The religious connotations are easily apparent, but the motif itself is rife within our popular culture. We especially like it in our movies. We want to see Batman rise, rise, rise in the The Dark Knight trilogy no matter how insane or terrifying the obstacle before him. All hope is lost in The Lord of the Rings before Frodo somehow manages to get that ring into Mordor. Luke Skywalker and the Rebel Alliance are hopelessly overmatched by a Death Star-wielding Darth Vader in Star Wars, but somehow he still prevails.
Yes, our greatest heroes are always those who rise to the occasion, who stand and deliver, who do what must be done despite the odds, especially when it counts most and when things seem most bleak. It’s the same in sports. Derek Jeter is down two strikes to none in the bottom of the ninth with a man on, can he get the hit? Michael Jordan has the ball with time waning, can he make the shot? Joe Montana to Dwight Clark in the back of the end zone…etc, etc, etc. It repeats itself over and over and over again. We love resurrections.
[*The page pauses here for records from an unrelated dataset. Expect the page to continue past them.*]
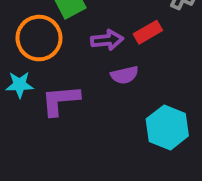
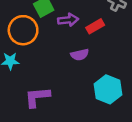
purple arrow: (107, 40) -> (68, 20), moved
purple L-shape: (60, 100) -> (37, 97), moved

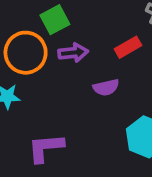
purple arrow: (68, 20) -> (73, 53), moved

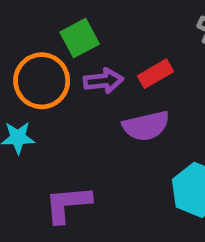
red rectangle: (128, 47) -> (155, 74), moved
purple semicircle: (106, 87) -> (146, 126), size x1.4

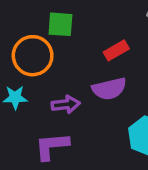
green square: (80, 38) -> (60, 24), turned 32
purple arrow: (103, 81) -> (66, 104), moved

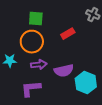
orange circle: (33, 56) -> (32, 42), moved
purple semicircle: (109, 89) -> (64, 71), moved

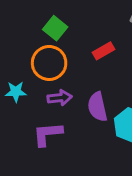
green square: (36, 19) -> (55, 28), turned 35
purple semicircle: (64, 71) -> (97, 107), turned 90

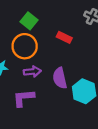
red rectangle: (104, 51) -> (64, 37), turned 56

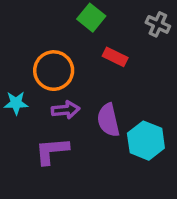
green square: (29, 21) -> (91, 18), moved

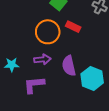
orange circle: (54, 71) -> (48, 32), moved
cyan star: (16, 103) -> (12, 65), moved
The boxing world loves them, too. Look no further than Sylvester Stallone’s Rocky franchise. How many times can Rocky get back up? How much more can he endure against bigger, stronger and meaner opponents? Apollo Creed is too fast. Clubber Lang has the eye of the tiger. My Gawd!! That Russian is on steroids!!! Still, we expect Rocky to win every single time, and if he loses we expect him to come back stronger than ever. Not because it’s easy, but precisely because it’s so very hard.
We want our real fighters to do this, too. We want to see them rise like Rocky. We demand it.
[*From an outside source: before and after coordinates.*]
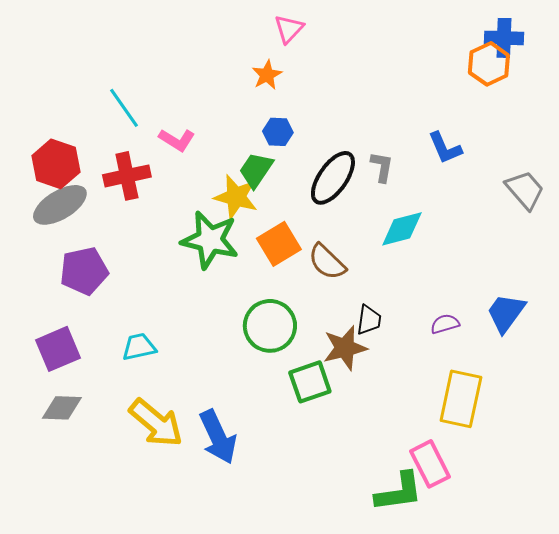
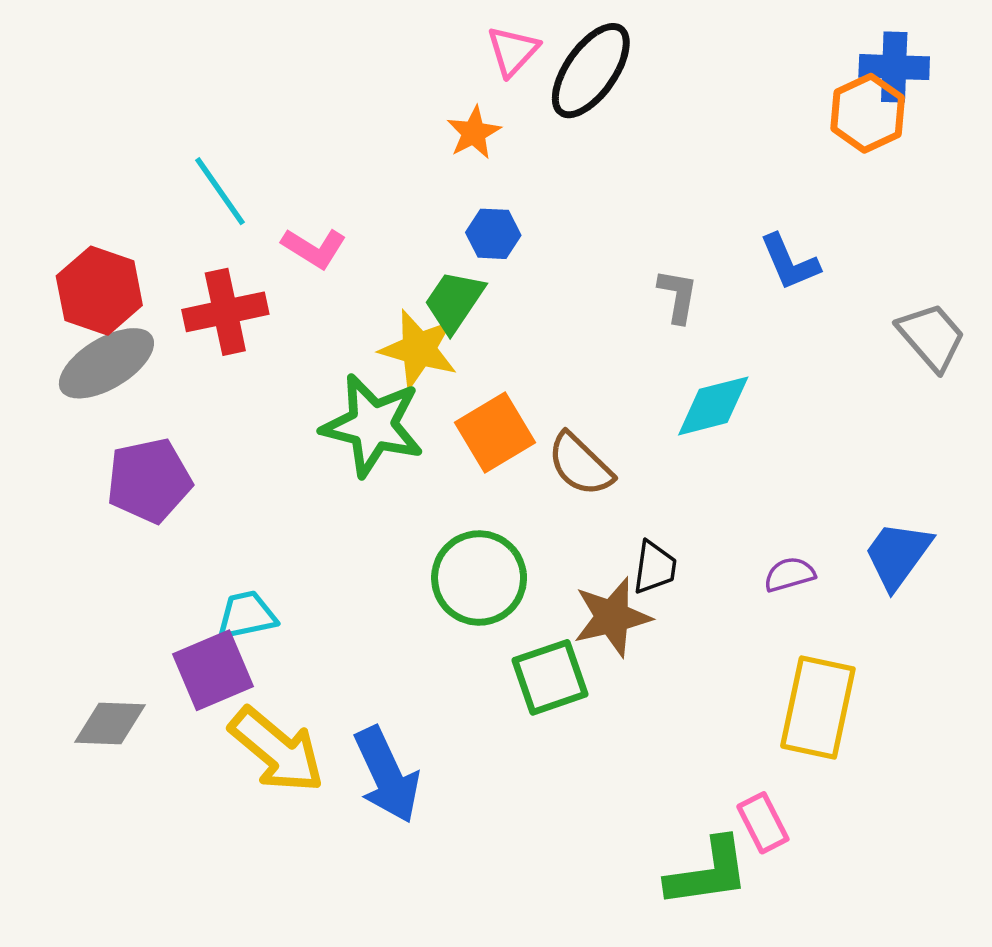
black ellipse: (333, 178) -> (591, 71), moved
purple square: (58, 349) -> (213, 670), moved
pink rectangle: (430, 464) -> (763, 823), size x0.7

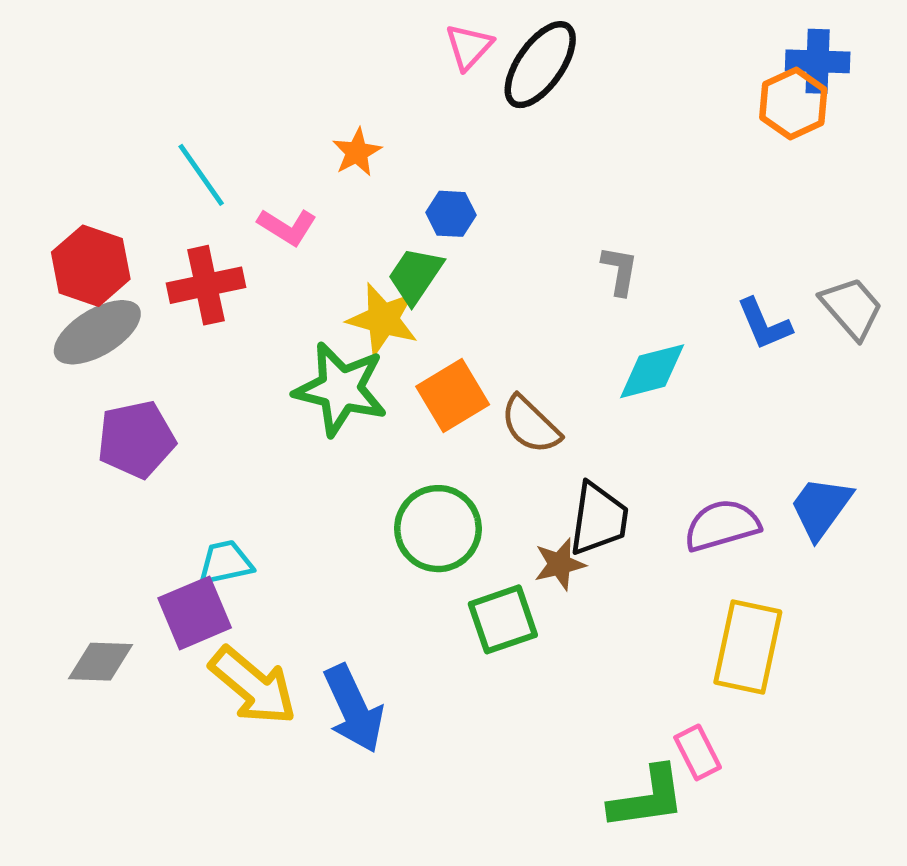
orange star: (474, 133) -> (357, 152), moved
blue L-shape: (790, 262) -> (764, 324), moved
black trapezoid: (655, 567) -> (599, 519), size x1.5
purple semicircle: (790, 574) -> (722, 525), size x1.6
brown star: (612, 617) -> (560, 564), size x0.7

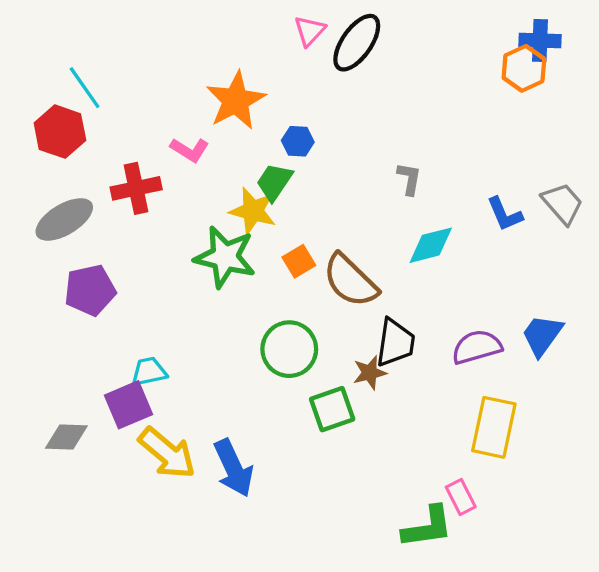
orange star: (357, 152) -> (236, 101), size x1.8
cyan line: (201, 175) -> (85, 88), moved
red hexagon: (91, 266) -> (60, 132), moved
orange square: (453, 396) -> (299, 261), size x0.7
brown semicircle: (530, 425) -> (350, 281), size x1.4

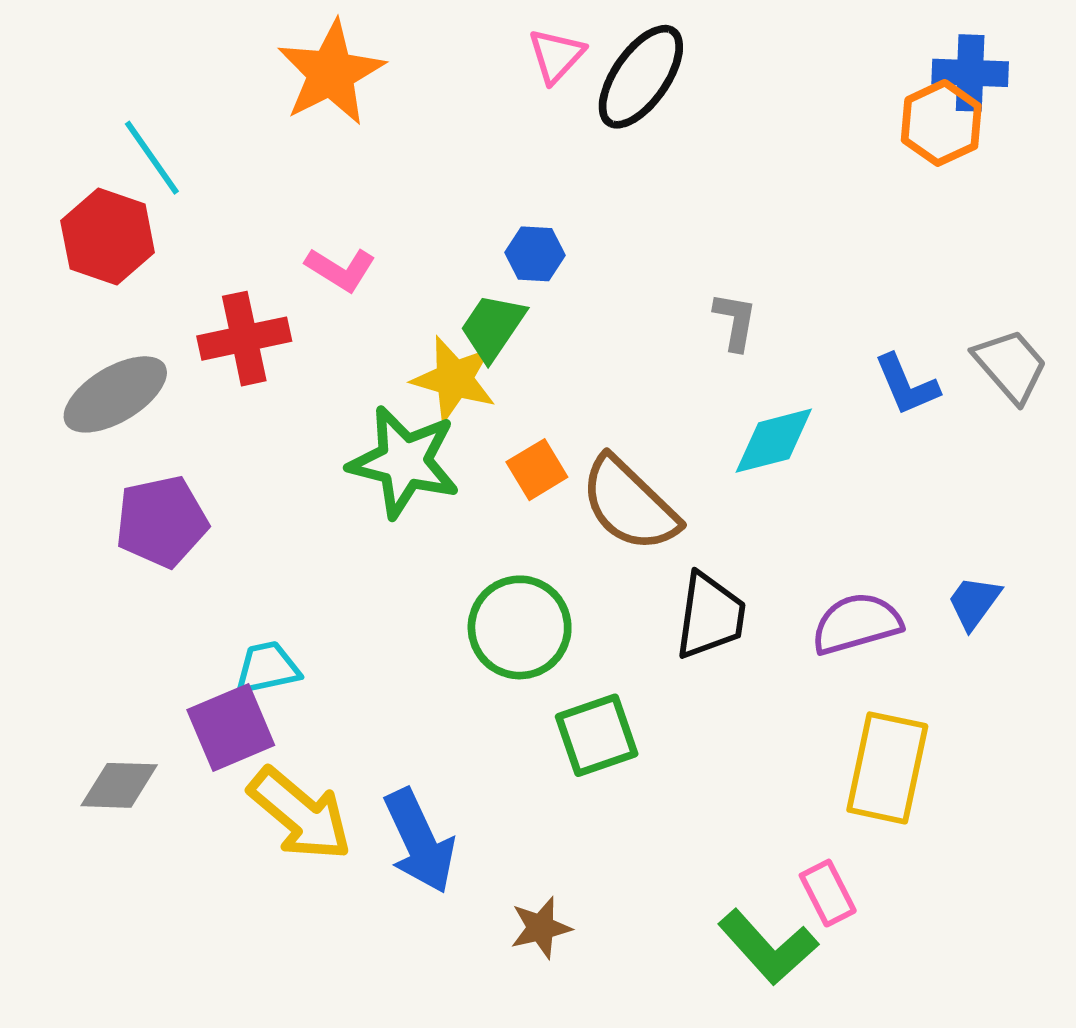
orange star: (236, 101) -> (331, 73), moved
blue trapezoid: (542, 335) -> (974, 602), size x0.7
brown star: (370, 373) -> (541, 928), moved
green L-shape: (427, 527) -> (768, 947), turned 56

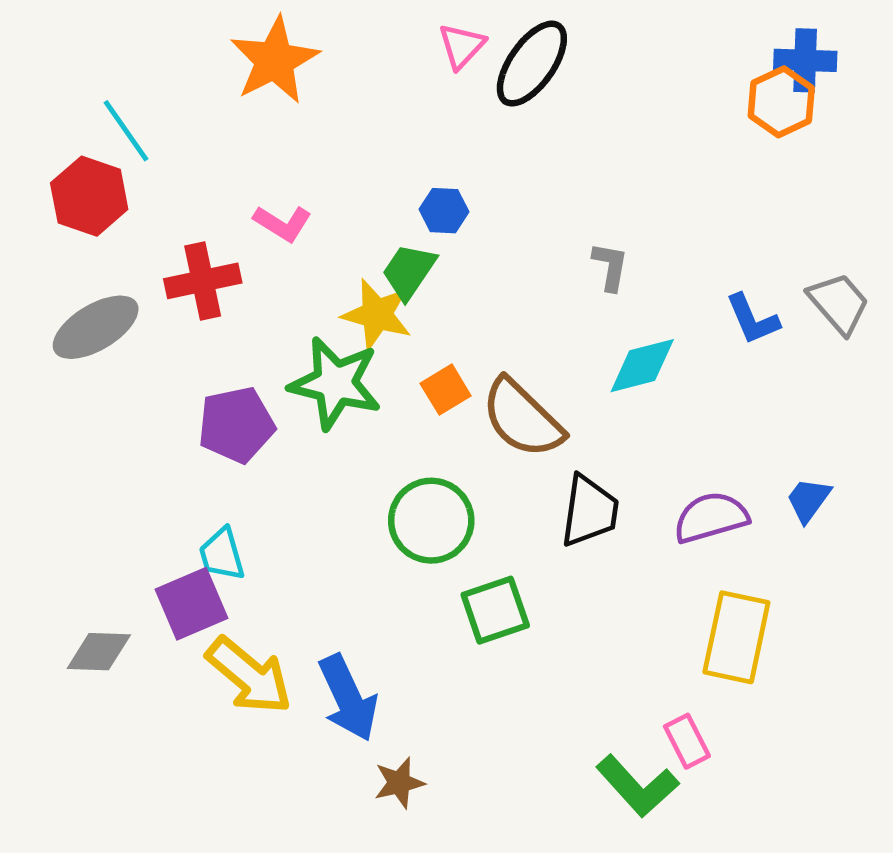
purple pentagon: (161, 522) -> (236, 425), moved
cyan trapezoid: (267, 668) -> (222, 554), turned -94
brown star: (541, 928) -> (399, 783), moved

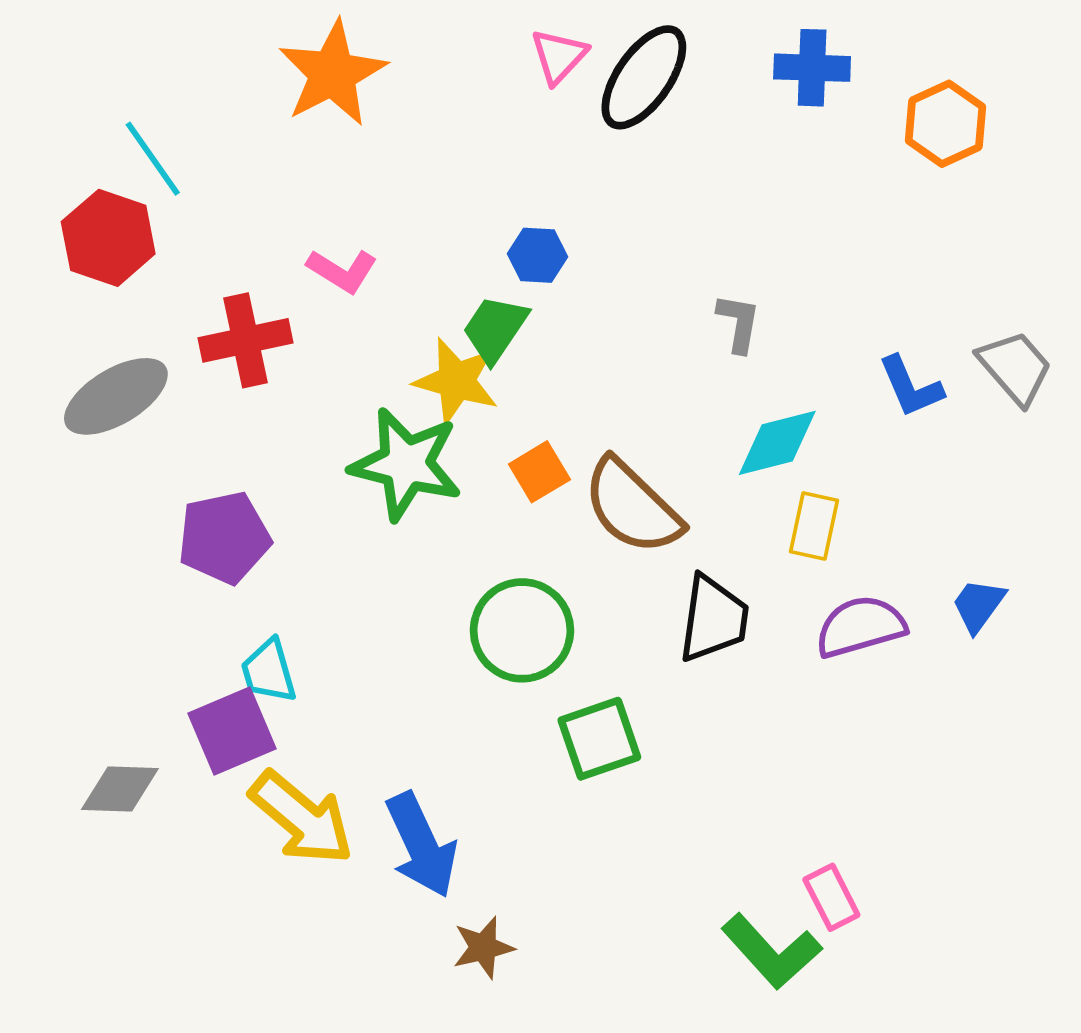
blue cross: (805, 60) -> (812, 68), moved
purple pentagon: (236, 425) -> (224, 538), moved
yellow rectangle: (736, 637) -> (814, 526), moved, size x0.6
Some of them do. When Evander Holyfield fought Mike Tyson in 1996, few thought he had a chance. Tyson was as mean and scary even then, and Holyfield had lost two of his last four fights, including one by knockout to the heavy-handed Riddick Bowe. He had looked old and washed up in the process. Tyson, on the other hand, appeared unbeatable. He had emerged from prison the menacing marauder he was before his incarceration wearing quite rightfully the moniker of the baddest man on the planet. He was Iron Mike Tyson. He was invincible. We seem to forget this now.
It would be ugly, people thought. Fans, media, friends and family all pleaded with Holyfield not to take the fight. It would be a bloodletting. He might die in there. It was suicide.
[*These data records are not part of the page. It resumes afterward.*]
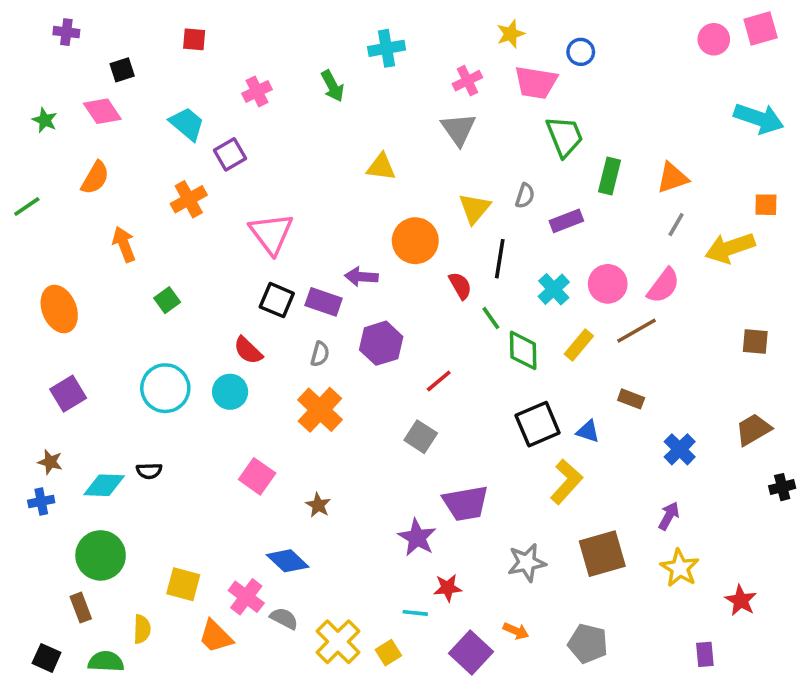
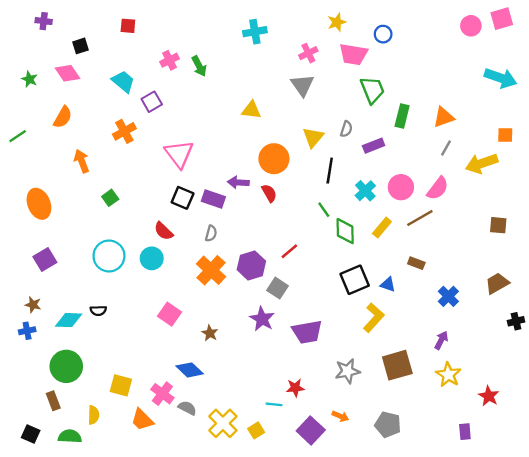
green arrow: (333, 86) -> (199, 66), moved
red semicircle: (460, 286) -> (269, 193), moved
purple hexagon: (381, 343) -> (251, 265), moved
purple star: (417, 537) -> (262, 319), moved

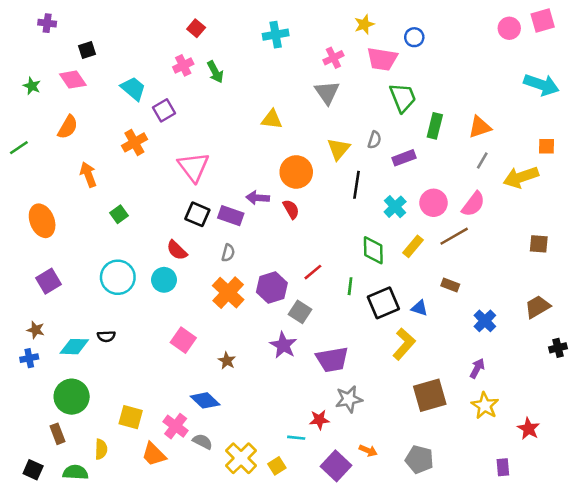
red square: (128, 26) -> (196, 28), moved, turned 35
green line: (324, 210) -> (350, 286), moved, turned 42
gray star: (347, 371) -> (349, 399), moved

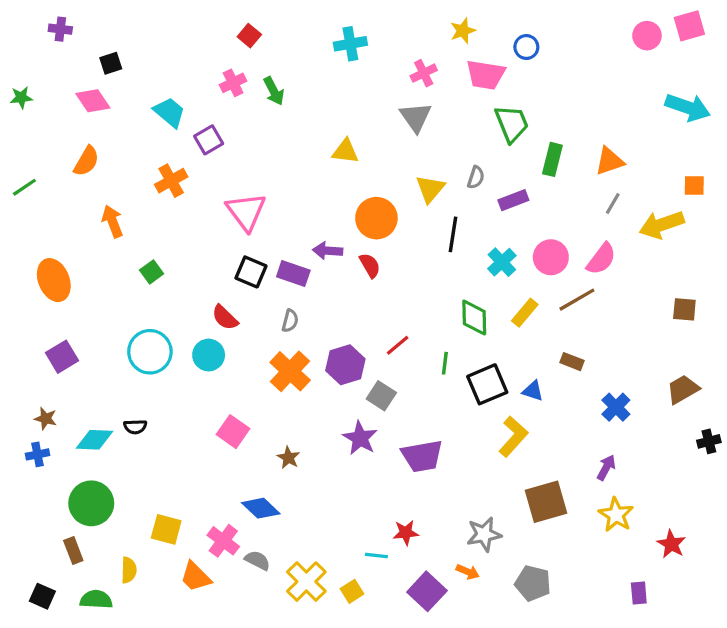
green star: (32, 86) -> (21, 98), moved, turned -30
gray star: (349, 399) -> (484, 534), moved

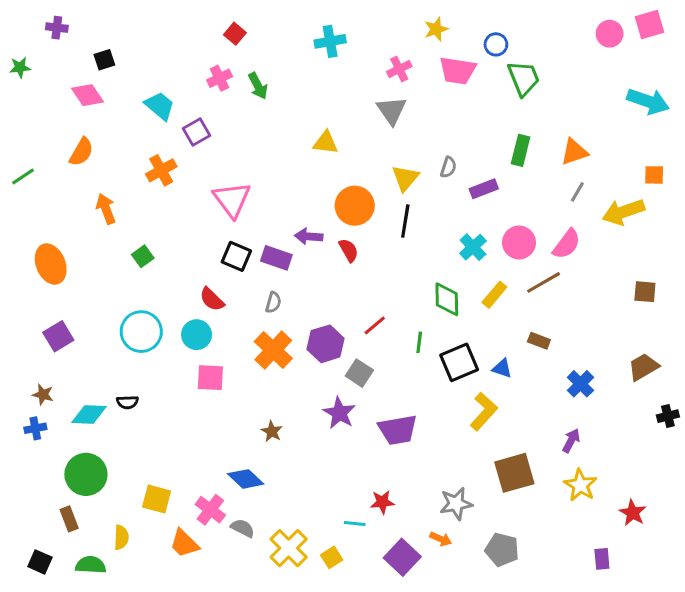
green star: (21, 98) -> (20, 67), moved
green trapezoid: (512, 124) -> (524, 78), moved
black line: (453, 234) -> (405, 221), moved
pink square: (233, 432) -> (210, 378), moved, turned -32

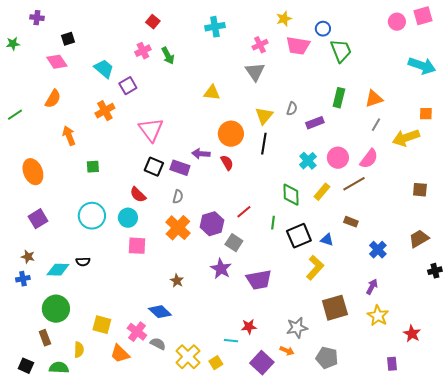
green square: (143, 256) -> (93, 167), turned 32

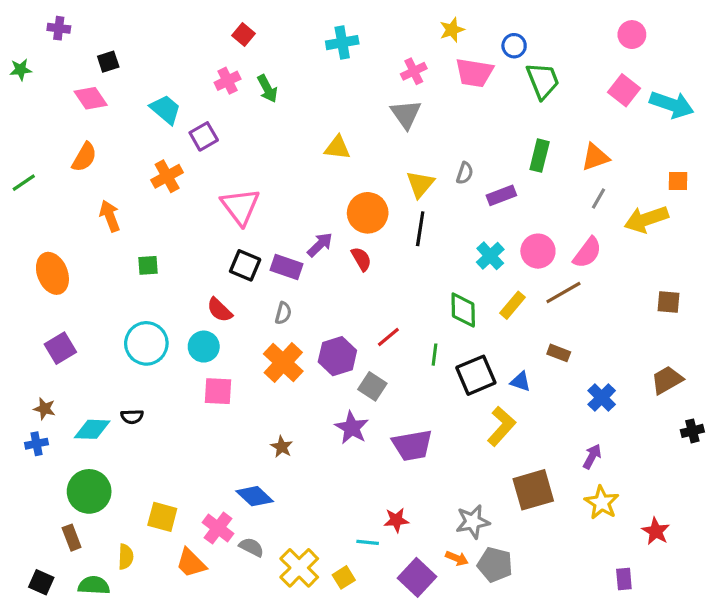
pink square: (423, 16) -> (624, 90), moved, turned -36
purple arrow: (201, 154) -> (320, 245), turned 132
gray pentagon: (327, 358) -> (495, 565), moved

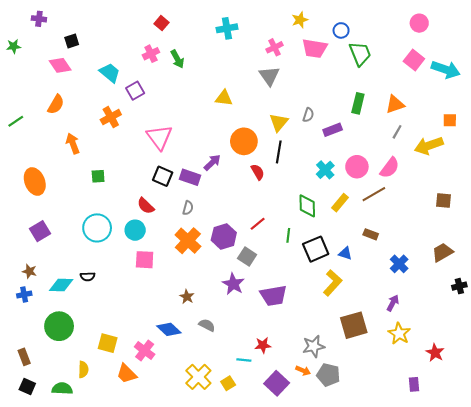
red semicircle: (361, 259) -> (258, 172), moved
brown rectangle: (72, 538) -> (24, 357), moved
gray semicircle: (251, 547) -> (207, 325), moved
Tyson moved Holyfield violently with the first punch he landed. It appeared doom and gloom for him just like they said, but then all of a sudden, it just wasn’t. Holyfield stood his ground and fought back with vigor. Somehow, the bully Tyson became the bullied, and by the end of what was probably the surprise resurrection of the decade, the unthinkable had occurred: Evander Holyfield had defeated Mike Tyson by TKO in the eleventh.
Boxing writer John Katsilometes of the Las Vegas Review Journal summed the shock of it all.
It ended inexplicably, with Mike Tyson foggy-headed and tasting his own blood. Mike Tyson, incapable of firing even a single punch in his defense. Mike Tyson, unable to recount what had just occurred; unable to even raise his voice.
Evander Holyfield had risen, and though in boxing one must fall for another to rise, the beauty of the sport was on full display that night. Holyfield’s career had come back from the dead.
Boxing history is full of examples such as this one for those who choose to find them, but this isn’t a historical analysis. This is about now and the future. It’s about Manny Pacquiao and the next step in his career. Will he rise? Will he endure? Will the boulder of failure be rolled away in the end?
It is a difficult thing, this resurrection. Only the bravest attempt it. Of those that do, many more fail at it. There is, in fact, certain greatness in the attempt itself, but the rarest and most celebrated triumph is for those who both attempt and achieve it. These are our heroes, our legends, our resurrections.
So rise if you dare, Manny Pacquiao, RISE.